Auchus also noted a significantly lower number of side effects in the crossed-over cohort than the crinecerfont cohort, largely those associated with glucocorticoid withdrawal such as headaches and fatigue.
Discussing alternative measurement methods, Auchus highlighted increases in bone turnover markers, noting small but significant improvements in bone density.
“Both turnover markers went up, interestingly, in both the placebo group and the crinecerfont group, but more in the latter, who had their glucocorticoid dose lowered further,” Auchus said. “There were some small but not statistically significant improvements in bone density at year one.

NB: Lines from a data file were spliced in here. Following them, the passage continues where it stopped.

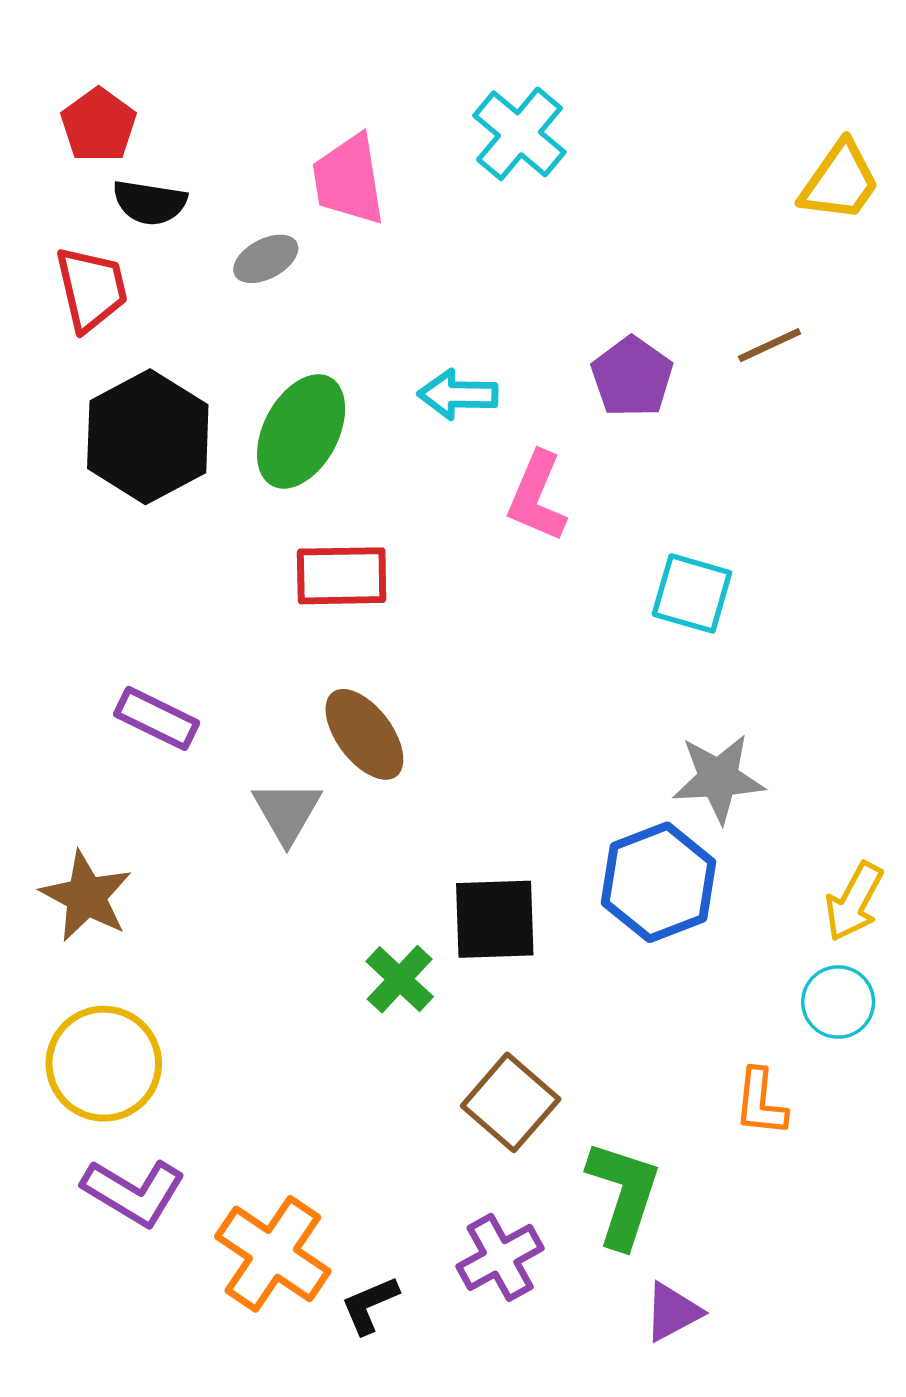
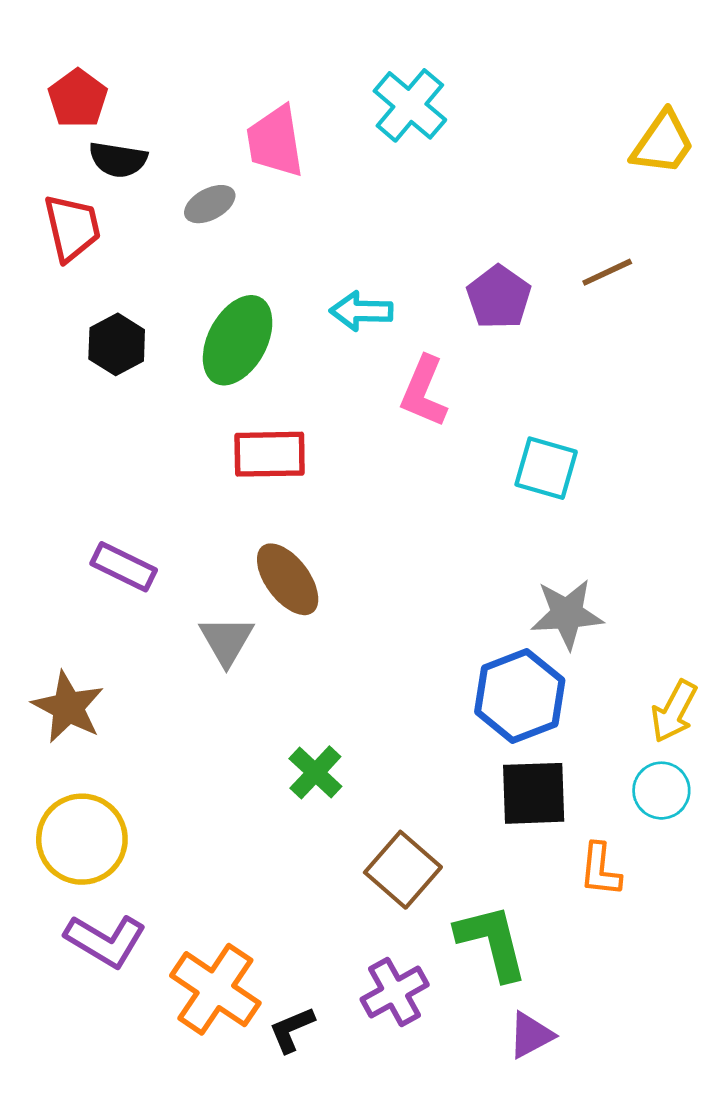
black hexagon: (148, 437) -> (117, 344), size x0.6
black square: (495, 919) -> (534, 793), moved
green L-shape: (623, 1194) -> (492, 942), turned -32

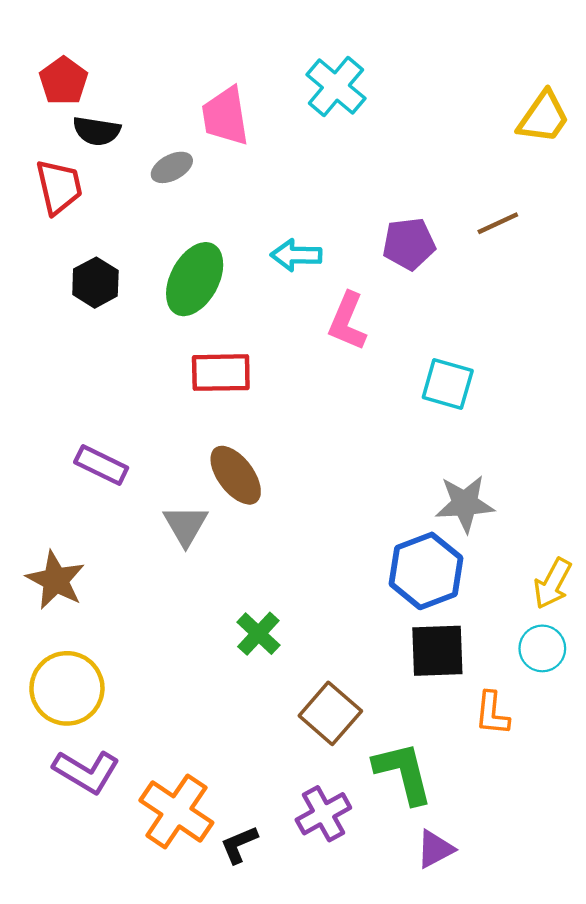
purple pentagon: (499, 297) -> (409, 244), turned 30

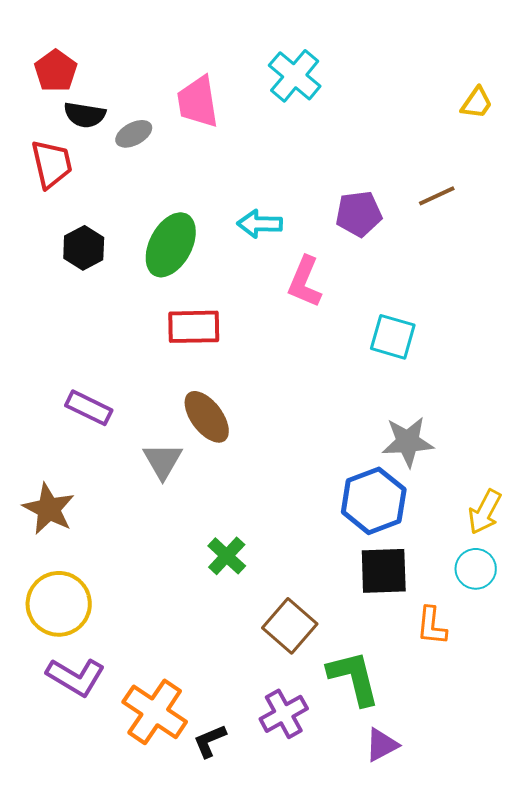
yellow trapezoid: (543, 117) -> (477, 103), size x0.7
gray ellipse: (172, 167) -> (134, 134), moved

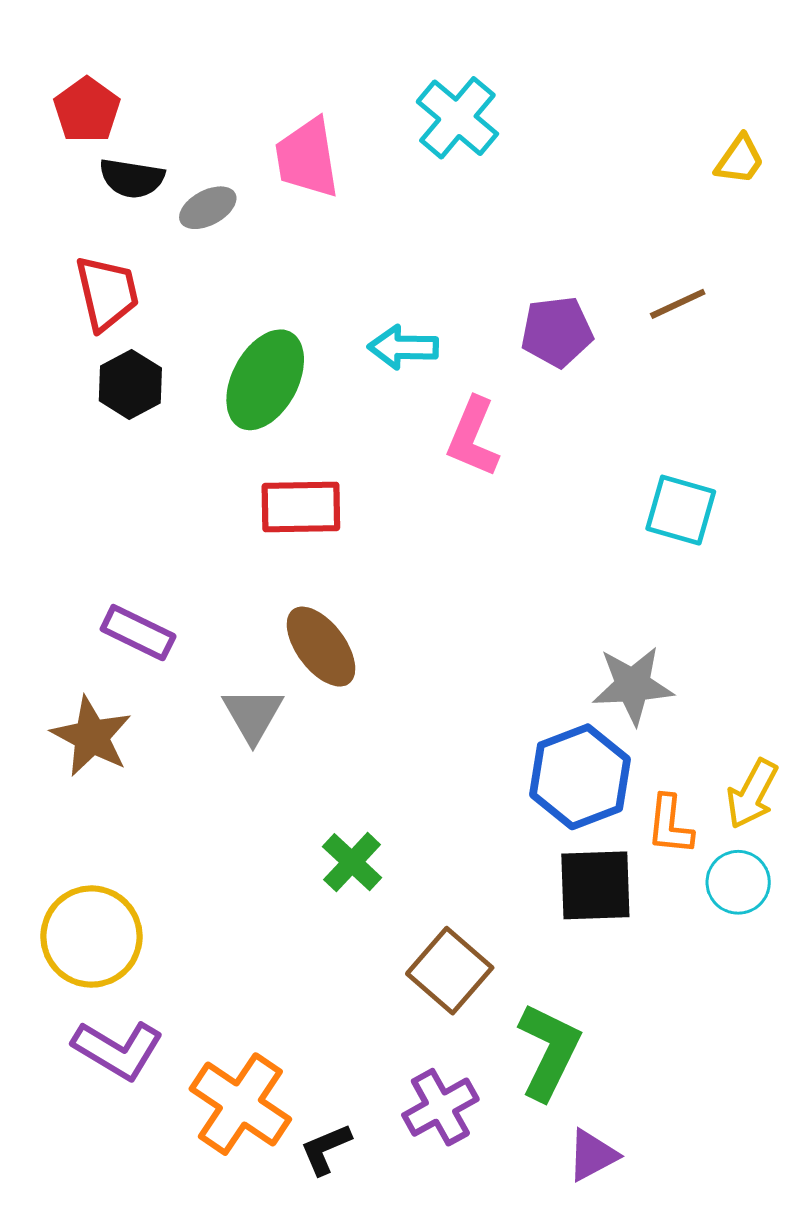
red trapezoid: (52, 164) -> (107, 293), moved
cyan square: (393, 337) -> (681, 510), moved
brown star: (49, 509) -> (91, 736), moved
orange L-shape: (432, 626) -> (670, 825), moved
green L-shape: (354, 678) -> (549, 1051), turned 40

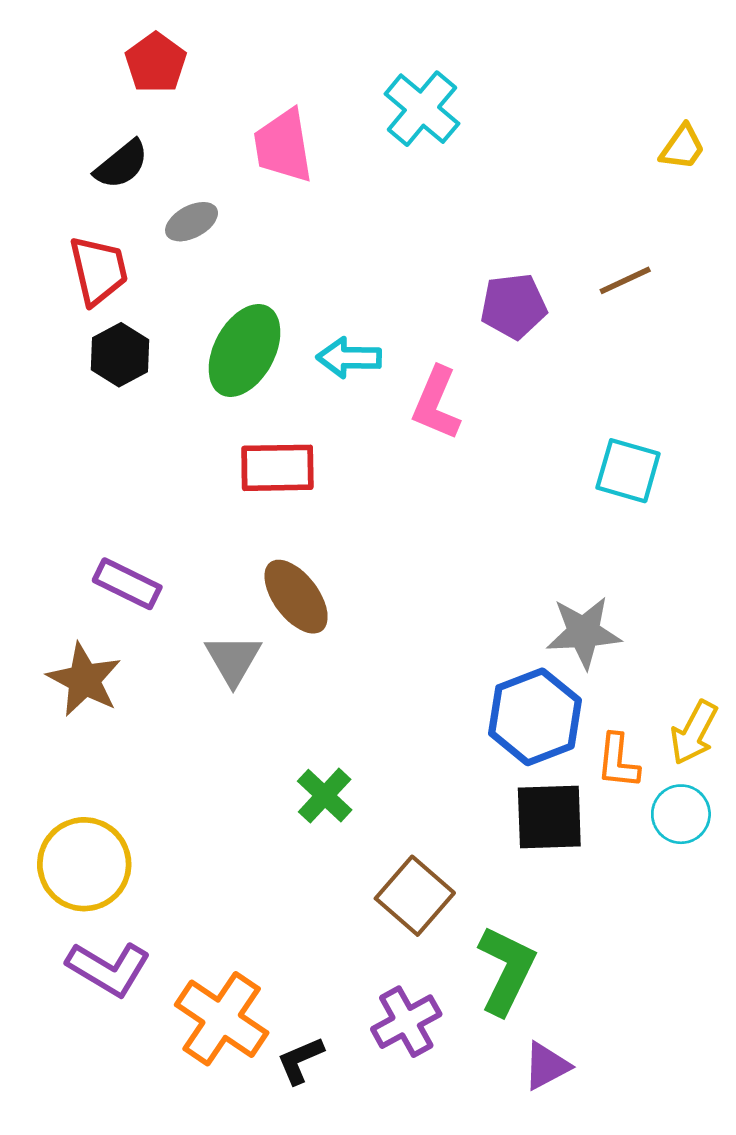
red pentagon: (87, 110) -> (156, 63), moved
black semicircle: (132, 178) -> (121, 164), turned -48
gray ellipse: (208, 208) -> (192, 222), moved
cyan arrow: (403, 347) -> (349, 358), moved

So, I think that is a positive effect on bones, or at least a reduction of the negative effect on bones that the glucocorticoid therapy is giving these people.”
Auchus ultimately provided advice for clinicians, indicating the importance of patience and calling for more endocrinologists need to provide care for patients with CAH.
“A lot of adult endocrinologists don’t like taking care of this disease because it’s very hard: you either know that you’re doing damage to these patients by giving them a lot of glucocorticoid, or you know that they’re reducing the glucocorticoid to something physiological, but you’re letting their androgens rise and you say that there’s nothing we can do about that,” Auchus said. “My hope is that this makes it easy for any adult endocrinologist to transition a patient from the pediatric endocrinologist in good control with or without crinecerfont and then manage them for many decades, without a lot of angst and worry about concomitant comorbidities.”
Editors' Note: Auchus reports disclosures with Adrenas Therapeutics, Corcept Therapeutics, Neurocrine Biosciences, Novo Nordisk, Recordati Rare Diseases, Sparrow Pharmaceuticals, and others.